- [EXERCISE DETAILS]: How many lines in the records below contain the word "ponte"? Reply with the number alone.

(TASK DATA begins)

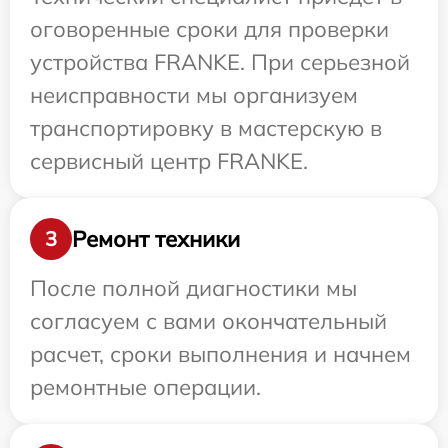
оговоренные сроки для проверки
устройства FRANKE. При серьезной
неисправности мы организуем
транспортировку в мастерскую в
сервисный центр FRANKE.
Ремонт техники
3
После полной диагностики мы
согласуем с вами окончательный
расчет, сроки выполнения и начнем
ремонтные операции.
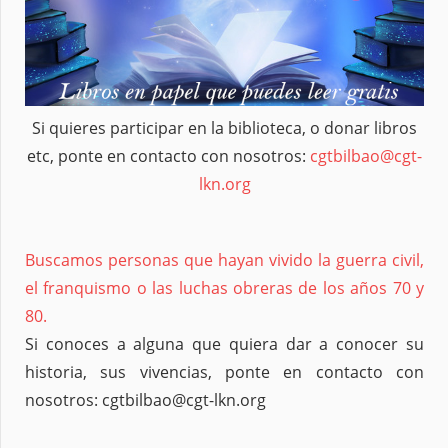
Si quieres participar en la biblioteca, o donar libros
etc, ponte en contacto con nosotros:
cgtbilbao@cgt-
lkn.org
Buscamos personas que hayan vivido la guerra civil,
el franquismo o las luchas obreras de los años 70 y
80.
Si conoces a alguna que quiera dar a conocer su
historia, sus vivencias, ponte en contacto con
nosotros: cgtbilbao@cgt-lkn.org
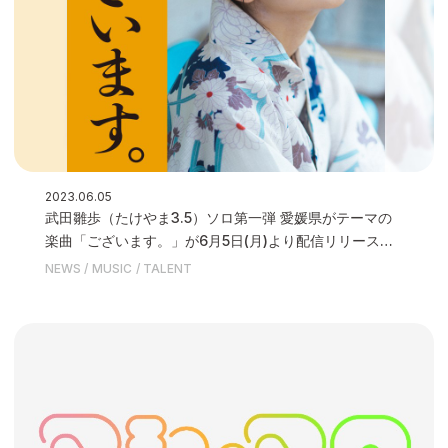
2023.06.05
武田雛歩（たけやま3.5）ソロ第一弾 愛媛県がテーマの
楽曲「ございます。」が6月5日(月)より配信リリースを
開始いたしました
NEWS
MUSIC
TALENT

(TASK DATA ends)
(TASK DATA begins)

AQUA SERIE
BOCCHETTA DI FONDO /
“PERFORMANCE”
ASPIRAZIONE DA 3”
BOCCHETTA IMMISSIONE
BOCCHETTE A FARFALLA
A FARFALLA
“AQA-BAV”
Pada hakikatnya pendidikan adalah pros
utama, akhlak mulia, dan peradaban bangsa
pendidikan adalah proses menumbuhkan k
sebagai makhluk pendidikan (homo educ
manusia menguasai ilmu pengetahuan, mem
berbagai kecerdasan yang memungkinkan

(TASK DATA ends)
(TASK DATA begins)

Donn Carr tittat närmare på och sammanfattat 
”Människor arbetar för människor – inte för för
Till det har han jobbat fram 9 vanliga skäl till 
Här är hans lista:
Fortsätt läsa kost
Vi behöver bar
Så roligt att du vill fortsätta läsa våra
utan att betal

(TASK DATA ends)

- [ANSWER SPACE]: 2